Nyoman Adhi Suryadnyana Terpilih Jadi Anggota BPK dari hasil Voting DPR

Nyoman Terpilih menjadi Anggota BPK

Nyoman Terpilih menjadi Anggota BPK – Kepastian Nyoman Adhi Suryadnyana menjadi anggota BPK dari hasil Voting yang di lakukan oleh seluruh anggota DPR tadi malam (9/9/2021).

Nyoman Terpilih menjadi Anggota BPK

Dari hasil yang di lakukan komisi XI DPR menyelesaikan uji kelayakan dan kepatutan atau fit dan proper test kedua calon diadakan pada pekan ini.

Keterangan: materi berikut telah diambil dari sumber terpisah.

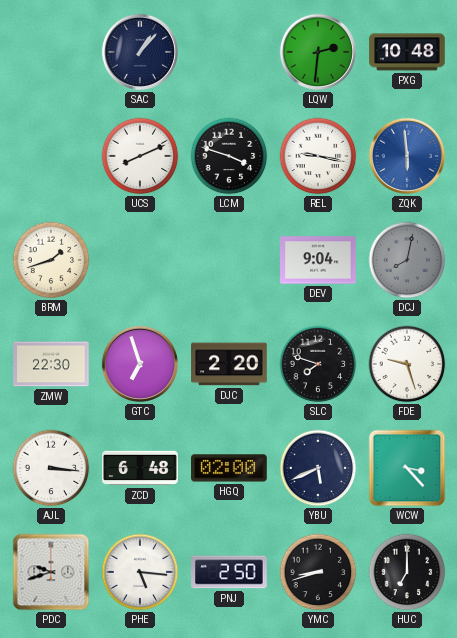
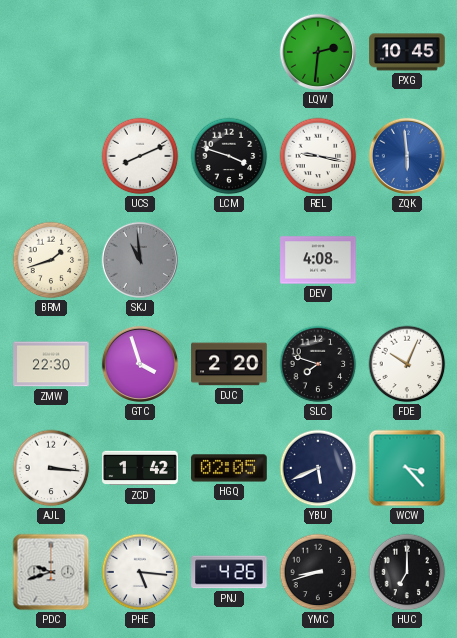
SAC: 1:07 -> none
PXG: 10:48 -> 10:45
SKJ: none -> 10:59
DEV: 9:04 -> 4:08
DCJ: 8:02 -> none
GTC: 6:57 -> 3:57
FDE: 9:27 -> 10:04
ZCD: 6:48 -> 1:42
HGQ: 02:00 -> 02:05
PNJ: 2:50 -> 4:26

Saat uji kepatutan dan kelayakan anggota BPKm Nyoman sebenarnya sudah menjadi perhatian. Bedasarkan dokumen yang di terima oleh pihak DPR, Nyoman Adhi Suryadnyana adalah anggota yang sangat berkopeten dalam salah dua orang calon anggota BPK yang tidak memenuhi syarat formil menadi anggota BPK.

Salah satunya adalah riwayat hidup dan histori jejak karir Nyoman Adhi Suryadnyana. “saya telah membaca tapi tidak menemukan CV bapak didalam paparan ini, jadi kita bertanya-tanya bapak itu dari mana.” Kata Nurhayanti ke nyoman.

Menurutnya CV adalah hak yang paling terpenting dalam jejak karir dan pengalaman kerja yang harus kita ketahui, hal ini juga menjadi sejalan dengan pasal 13 huruf J dengan undang-undang nomer 15tahun 2006 tentang BPK.

Anggota BPK yang diketahui harus memiliki jejak karir minimal 2 tahun meninggalkan jabatan sebagai jabatan dilingkungan pengelola keuangan negara. Dengan tidak adanya CV, maka Nuryanti menganggapnyoman telah melanggar ketentuan tersebut yang akan menjadi anggota BPK.

Karena masalah ini, Anggota Komisi XI DPR fraksi PPP Nuryanti sempat mencecer pertanyaan kepadanya. Ia memberikan sejumlah pertanyaa terkait perlengkapan syarat pendaftaran keanggotaan kepada Nyoman Adhi Suryadnyana yang ingin menjadi anggota BPK.

Komisi yang sudah memeriksa data Nyoman yang sangat tidak jelas dan mengapa bisa terpilih menjadi salah satu anggota BPK, ini sangat tidak jelas dan menjadi kendala tuntunya bagi anggota lainya yang beradai di BPK nantinya.

Nurhayati juga sempat mencari Riwayat Hidup atas nama Nyoman Adhi Suryadnyana yang akan terpilih menjadi calon anggota BPK akan tetapi Nurhayanti tidak menemukan berkas Nyoman didalam canton anggota BPK yang akan terpilih nantinya, Hal ini menjadikan suatu tanda tanya besar kenapa bisa CV nyoman yang sudah terpilih akan tetapi tidak ada data riwayat hidup Nyoman. Ungkap ia saat di wawancarai media masa Indonesia.